23 Mayıs tarihinde borç verme faiz oranını 300 baz puan yükselten Merkez Bankası, bu faizi yüzde 13,5 seviyesinden yüzde 16,5 seviyesine artırmıştı. 5 gün sonra ise sadeleşme sürecini tamamlamıştı. Banka, 7 haziran tarihinde ise politika faizini 125 baz puan yükselterek yüzde 17,75 seviyesine çıkartmıştı.

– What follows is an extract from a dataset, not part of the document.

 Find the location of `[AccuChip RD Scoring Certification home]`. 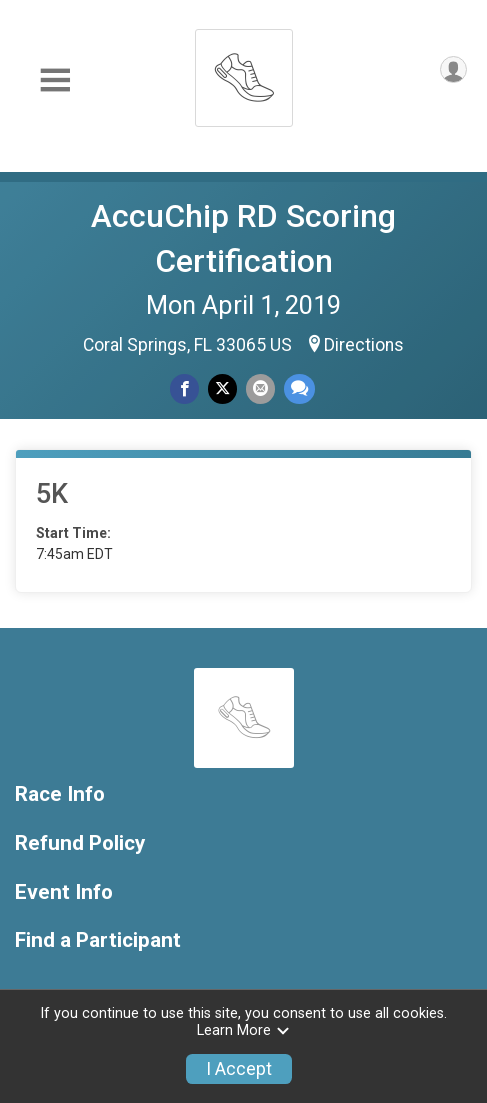 [AccuChip RD Scoring Certification home] is located at coordinates (244, 72).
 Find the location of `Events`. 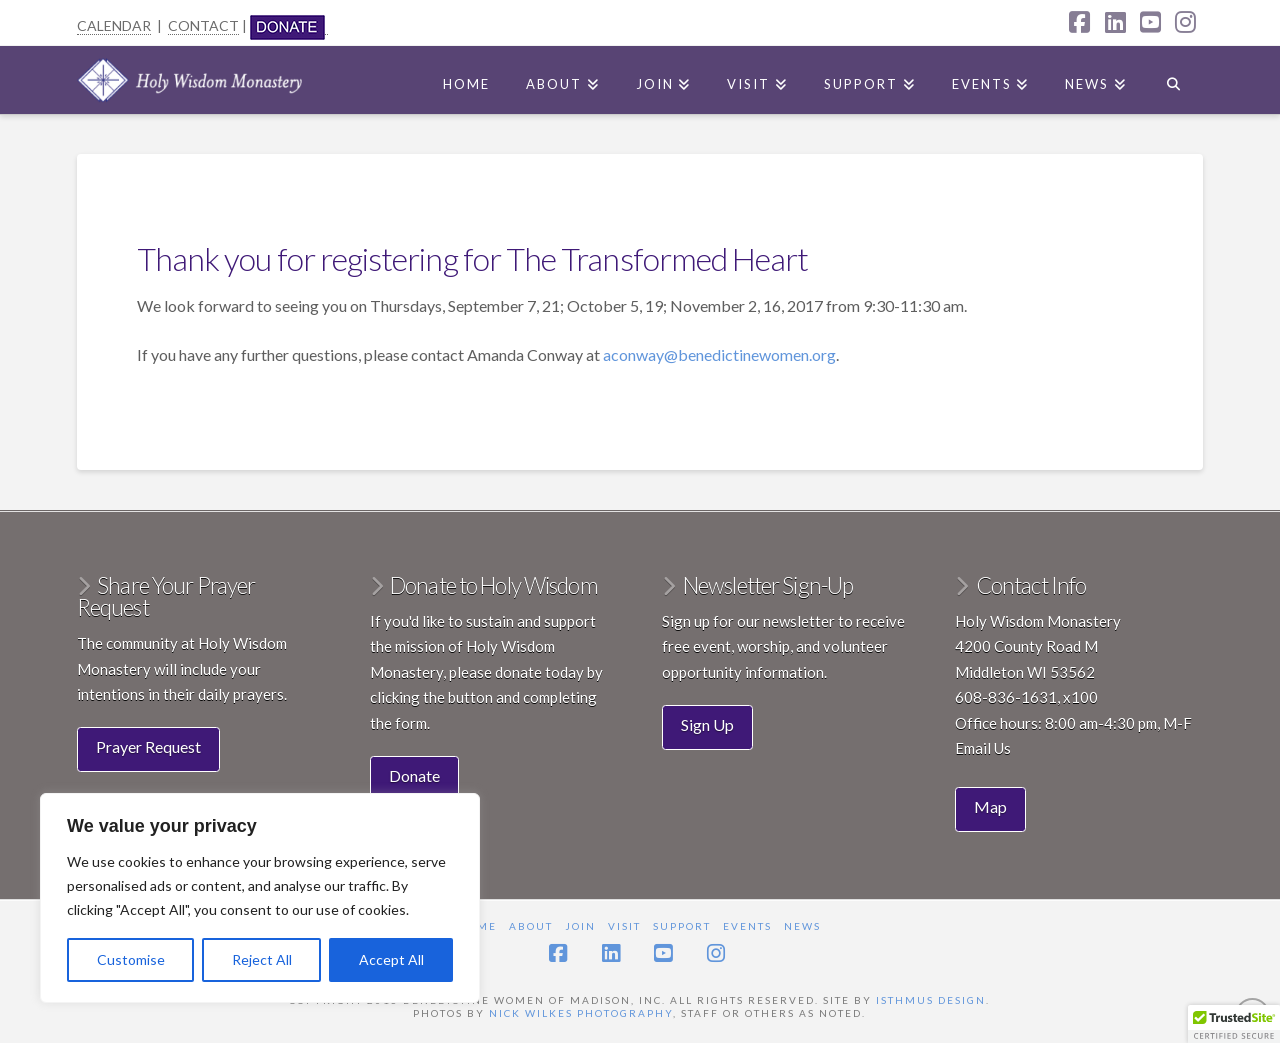 Events is located at coordinates (747, 926).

İhtiyaç Kredisi Faiz Oranları 9 Yılın Zirvesinde
Merkez Bankası verilerine göre, kredi ve mevduat faizlerinde son 2 senelik süreçte artış periyodu devam ediyor. Özellikle de Merkez Bankası’nın mayıs ile haziran dönemlerinde gerçekleştirdiği faiz artışları hem kredi hem de mevduat faizlerine bir hayli yansıdı. Geçen senenin sonunda yüzde 19,5 seviyesinde olan ihtiyaç kredisi faiz oranları haziranın ikinci haftasıyla birlikte yaklaşık olarak 470 baz puan yükseldi. Bu yükselişle de yüzde 24,26 seviyesine ulaştı. İhtiyaç kredisi faiz oranları haziranda gördüğü seviyeyle 2009 yılının ocak ayından bugüne kadar gördüğü en yüksek seviye oldu.
Ticari Kredilerin Faiz Oranları da Yükseldi
Bankaların en fazla kullandırdığı ticari kredilerin faiz oranlarında da bu dönemde artış meydana geldi. Söz konusu artış yaklaşık olarak 510 baz puan değerinde olup, yüzde 22,74 seviyesine ulaştı. Bunun sonucunda da ticari kredilerin faiz oranları 9,5 yılın zirvesine çıktı.
Son 6 aylık süreçte en fazla faiz oranı artışı yaşanan grup ise taşıt kredileri oldu. Geçen senenin sonunda yüzde 13,95 seviyesinde bulunan taşıt kredilerinin faiz oranı bu dönemde yüzde 22,37 seviyesine çıkarak 840 baz puan artış yaşadı.